Try it
In the entries that follow, the first line to write out is the one containing "on and links", and the last is the one containing "ions, this is provided with a NAS.". Reproduce that stretch exactly, with nothing before or after it.

....

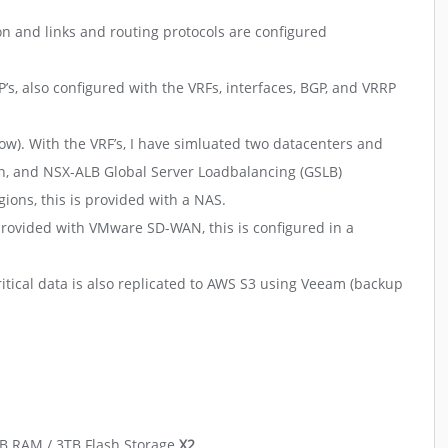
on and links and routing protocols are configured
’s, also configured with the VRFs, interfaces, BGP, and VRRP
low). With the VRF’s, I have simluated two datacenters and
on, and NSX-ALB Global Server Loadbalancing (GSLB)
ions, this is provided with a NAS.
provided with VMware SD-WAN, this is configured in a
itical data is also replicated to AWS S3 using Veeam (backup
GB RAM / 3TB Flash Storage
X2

....

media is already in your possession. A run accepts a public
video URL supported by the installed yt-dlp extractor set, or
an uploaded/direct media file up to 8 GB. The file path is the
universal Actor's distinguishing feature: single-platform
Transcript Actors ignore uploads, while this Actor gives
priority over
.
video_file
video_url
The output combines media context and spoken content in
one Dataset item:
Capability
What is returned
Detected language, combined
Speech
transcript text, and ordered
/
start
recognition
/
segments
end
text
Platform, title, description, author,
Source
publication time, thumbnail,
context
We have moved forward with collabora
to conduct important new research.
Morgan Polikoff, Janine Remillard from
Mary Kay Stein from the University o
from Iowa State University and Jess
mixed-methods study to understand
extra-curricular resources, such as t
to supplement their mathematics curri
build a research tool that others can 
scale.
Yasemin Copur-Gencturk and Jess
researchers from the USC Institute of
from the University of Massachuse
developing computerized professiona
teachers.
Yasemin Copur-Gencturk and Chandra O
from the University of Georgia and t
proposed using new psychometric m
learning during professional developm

....

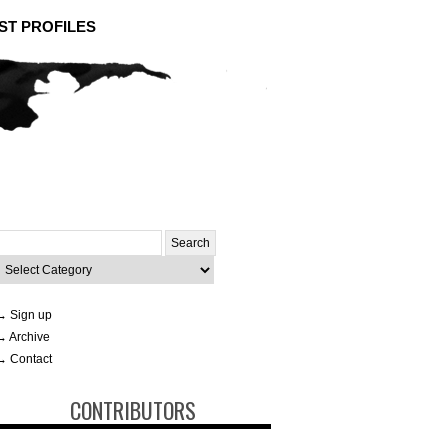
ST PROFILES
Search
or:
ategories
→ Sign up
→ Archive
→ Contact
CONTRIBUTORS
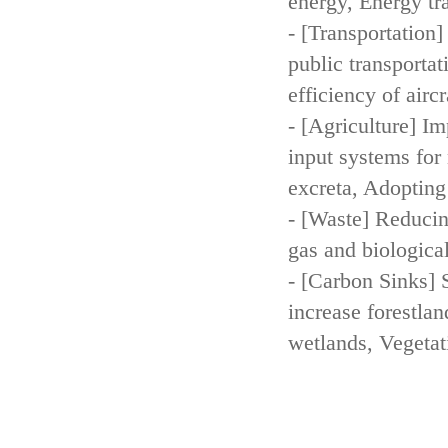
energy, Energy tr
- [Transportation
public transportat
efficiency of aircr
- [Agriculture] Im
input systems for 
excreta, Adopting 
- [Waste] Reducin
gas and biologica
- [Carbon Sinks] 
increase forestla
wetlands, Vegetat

....

Solution to this exercise
on and links and routing protocols are configured
’s, also configured with the VRFs, interfaces, BGP, and VRRP
low). With the VRF’s, I have simluated two datacenters and
on, and NSX-ALB Global Server Loadbalancing (GSLB)
ions, this is provided with a NAS.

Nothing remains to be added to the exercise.